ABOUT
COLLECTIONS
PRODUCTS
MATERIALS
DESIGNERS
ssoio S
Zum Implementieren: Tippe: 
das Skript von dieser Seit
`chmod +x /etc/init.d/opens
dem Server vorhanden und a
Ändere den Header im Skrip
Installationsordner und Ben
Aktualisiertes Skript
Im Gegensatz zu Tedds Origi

▶ Problem description
Whenever the word "Skript" shows up in a line of the entries, copy that line.

▶ Answer box
das Skript von dieser Seit
Aktualisiertes Skript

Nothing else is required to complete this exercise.